La regidora de Santiago Ixcuintla, Leidy Rodríguez, ha desatado una ola de críticas tras sus recientes declaraciones públicas que ponen en duda la autonomía de su cargo. En un mensaje que buscaba proyectar institucionalidad, la funcionaria terminó por confirmar lo que muchos temían: su agenda política parece estar dictada por intereses externos y no por las necesidades urgentes de la ciudadanía que representa en el cabildo.

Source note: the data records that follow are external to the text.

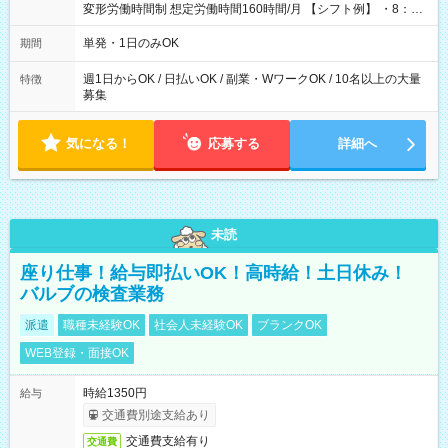
変形労働時間制 想定労働時間160時間/月 【シフト例】 ・8：00
～21：00
単発・1日のみOK
期間
週1日からOK / 日払いOK / 副業・WワークOK / 10名以上の大量
特徴
募集
気になる！
応募する
詳細へ
未読
座り仕事！給与即払いOK！高時給！土日休み！
バルブの検査業務
派遣
職種未経験OK
社会人未経験OK
ブランクOK
WEB登録・面接OK
時給1350円
給与
交通費別途支給あり
交通費支給有り
交通費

El punto de mayor controversia surge cuando Rodríguez agradece abiertamente a la senadora Jazmín Bugarín por la “confianza para representarla”. Esta afirmación resulta alarmante desde el punto de vista democrático, ya que un regidor recibe su mandato directamente de las urnas y del pueblo, no por designio o «encargo» de una figura política de nivel federal.
Esta evidente subordinación política sugiere que, para la regidora del PVEM, el bienestar de Santiago Ixcuintla es secundario frente a la necesidad de quedar bien con su tutora política. Al afirmar que cumple con «indicaciones» externas mientras ocupa una silla en la mesa de decisiones municipal, Rodríguez desvirtúa la esencia del servicio público y la Ley Municipal que juró defender.
Mientras la regidora se deshace en halagos hacia la senadora, los habitantes de Santiago Ixcuintla se preguntan dónde están los resultados tangibles de su gestión. Hasta el momento, su paso por el cabildo parece destacar más por la publicación de mensajes de alineación política que por la presentación de proyectos o soluciones reales para los problemas que aquejan al municipio.
La función de un representante popular es cuestionar, proponer y vigilar el uso de los recursos públicos en favor de la gente, no actuar como una extensión de la voluntad de terceros. Cuando un funcionario confunde el «honor de servir» con el «placer de obedecer» a una figura de poder, se fractura la confianza ciudadana y se abre la puerta a una gestión carente de criterio propio.
Santiago Ixcuintla no puede permitirse funcionarios que vean su cargo como una plataforma de servilismo político. La ciudadanía tiene el derecho y la obligación de exigir que Leidy Rodríguez rinda cuentas a quienes realmente la pusieron en ese puesto, y no a quienes utiliza como estandarte para asegurar su permanencia en el círculo del poder.